<<<<
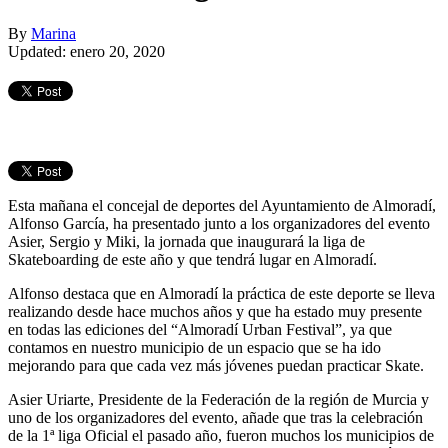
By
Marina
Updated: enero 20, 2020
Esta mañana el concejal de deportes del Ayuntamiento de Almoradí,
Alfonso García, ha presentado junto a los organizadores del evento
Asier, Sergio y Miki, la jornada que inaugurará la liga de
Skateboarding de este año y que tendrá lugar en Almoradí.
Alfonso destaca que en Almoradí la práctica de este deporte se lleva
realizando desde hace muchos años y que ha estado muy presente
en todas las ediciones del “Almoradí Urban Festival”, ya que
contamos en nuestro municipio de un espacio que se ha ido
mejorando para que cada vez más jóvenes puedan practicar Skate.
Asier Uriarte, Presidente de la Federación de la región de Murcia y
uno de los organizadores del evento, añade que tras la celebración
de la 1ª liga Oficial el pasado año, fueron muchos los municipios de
>>>>
All lines carrying the word "liga" must be copied from the data above.

Asier, Sergio y Miki, la jornada que inaugurará la liga de
de la 1ª liga Oficial el pasado año, fueron muchos los municipios de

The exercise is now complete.